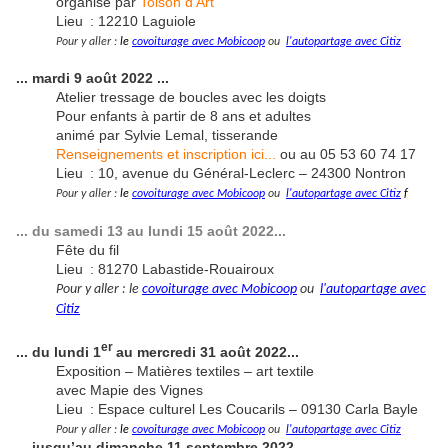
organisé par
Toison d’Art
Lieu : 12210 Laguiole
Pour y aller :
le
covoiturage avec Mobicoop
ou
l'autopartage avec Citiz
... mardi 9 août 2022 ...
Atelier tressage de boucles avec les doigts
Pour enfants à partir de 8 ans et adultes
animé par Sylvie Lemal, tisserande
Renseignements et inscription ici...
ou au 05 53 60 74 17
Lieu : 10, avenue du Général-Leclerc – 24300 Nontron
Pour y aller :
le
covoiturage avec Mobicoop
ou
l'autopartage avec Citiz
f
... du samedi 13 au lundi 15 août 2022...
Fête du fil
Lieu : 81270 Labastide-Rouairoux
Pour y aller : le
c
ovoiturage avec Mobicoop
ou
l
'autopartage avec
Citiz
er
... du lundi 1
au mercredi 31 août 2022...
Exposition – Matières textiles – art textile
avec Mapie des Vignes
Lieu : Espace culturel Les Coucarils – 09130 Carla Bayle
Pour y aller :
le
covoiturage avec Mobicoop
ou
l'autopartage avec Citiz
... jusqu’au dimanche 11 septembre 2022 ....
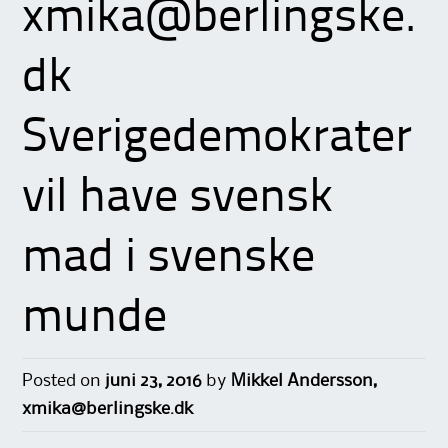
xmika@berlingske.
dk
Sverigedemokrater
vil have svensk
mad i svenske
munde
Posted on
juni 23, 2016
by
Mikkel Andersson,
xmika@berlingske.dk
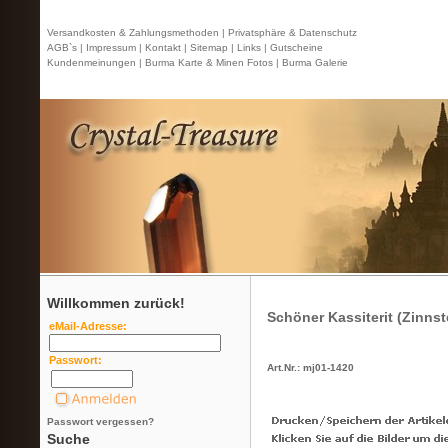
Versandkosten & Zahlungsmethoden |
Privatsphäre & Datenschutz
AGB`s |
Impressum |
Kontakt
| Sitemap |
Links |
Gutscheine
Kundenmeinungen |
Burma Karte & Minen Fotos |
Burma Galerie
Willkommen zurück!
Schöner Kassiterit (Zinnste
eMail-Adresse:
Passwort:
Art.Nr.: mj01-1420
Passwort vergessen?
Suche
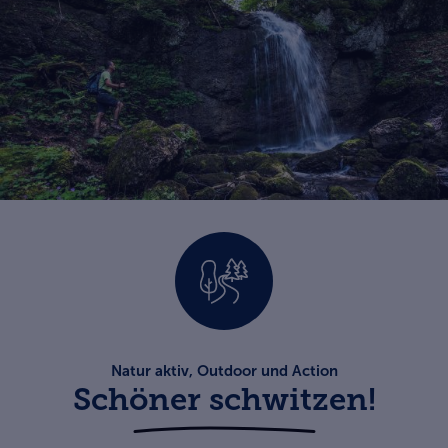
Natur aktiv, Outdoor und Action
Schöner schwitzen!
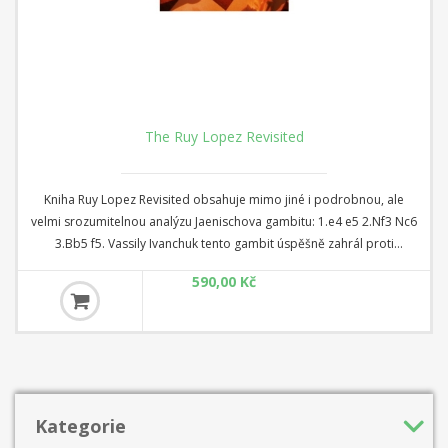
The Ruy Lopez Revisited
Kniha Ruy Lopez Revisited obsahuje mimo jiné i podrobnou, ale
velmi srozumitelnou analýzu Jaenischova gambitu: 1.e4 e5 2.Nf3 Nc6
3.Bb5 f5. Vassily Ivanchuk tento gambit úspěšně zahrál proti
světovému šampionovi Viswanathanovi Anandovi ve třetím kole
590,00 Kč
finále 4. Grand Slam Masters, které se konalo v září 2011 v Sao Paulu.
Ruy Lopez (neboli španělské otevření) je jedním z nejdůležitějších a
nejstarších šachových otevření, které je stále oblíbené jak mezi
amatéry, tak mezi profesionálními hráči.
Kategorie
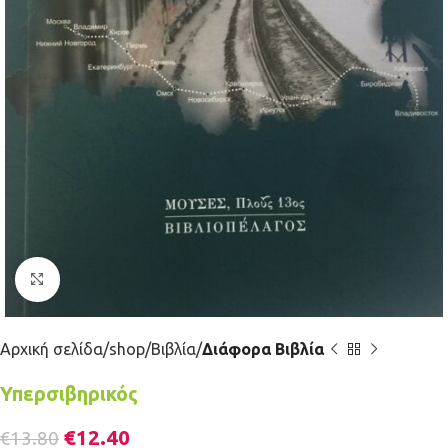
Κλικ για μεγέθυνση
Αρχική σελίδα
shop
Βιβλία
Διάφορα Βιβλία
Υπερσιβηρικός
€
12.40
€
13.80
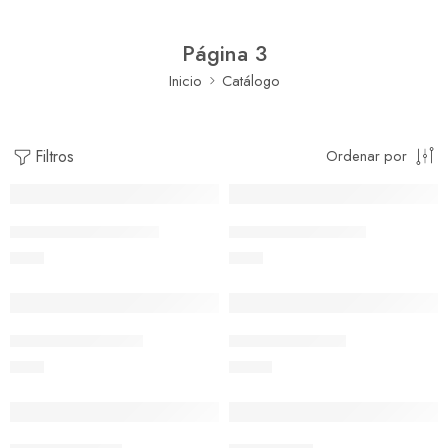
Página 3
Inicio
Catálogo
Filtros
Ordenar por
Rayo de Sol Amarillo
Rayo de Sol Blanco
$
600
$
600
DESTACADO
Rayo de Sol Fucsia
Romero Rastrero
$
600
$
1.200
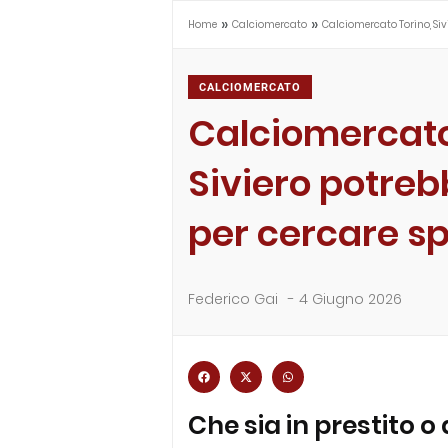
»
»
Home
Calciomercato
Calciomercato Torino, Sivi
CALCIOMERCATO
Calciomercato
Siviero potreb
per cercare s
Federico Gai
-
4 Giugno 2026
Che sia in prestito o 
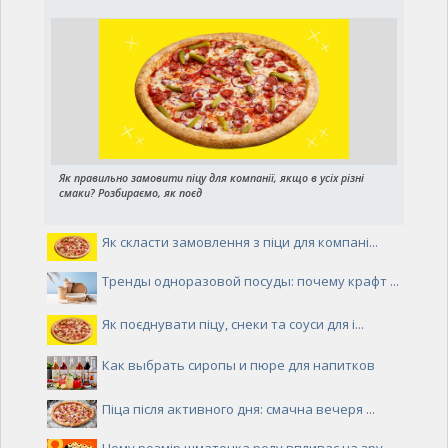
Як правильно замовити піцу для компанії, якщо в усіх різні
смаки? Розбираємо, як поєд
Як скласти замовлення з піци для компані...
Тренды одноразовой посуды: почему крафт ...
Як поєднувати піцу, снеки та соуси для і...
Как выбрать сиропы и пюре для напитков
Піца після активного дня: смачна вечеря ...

=-=-=-=-=

**TASK TO CARRY OUT**
Restate word for word the lines running from the first line of the material to the line containing "Renseignements et inscription ici...", inclusive, and drop every picture.

**EXERCISE RESULT**
organisé par
Toison d’Art
Lieu : 12210 Laguiole
Pour y aller :
le
covoiturage avec Mobicoop
ou
l'autopartage avec Citiz
... mardi 9 août 2022 ...
Atelier tressage de boucles avec les doigts
Pour enfants à partir de 8 ans et adultes
animé par Sylvie Lemal, tisserande
Renseignements et inscription ici...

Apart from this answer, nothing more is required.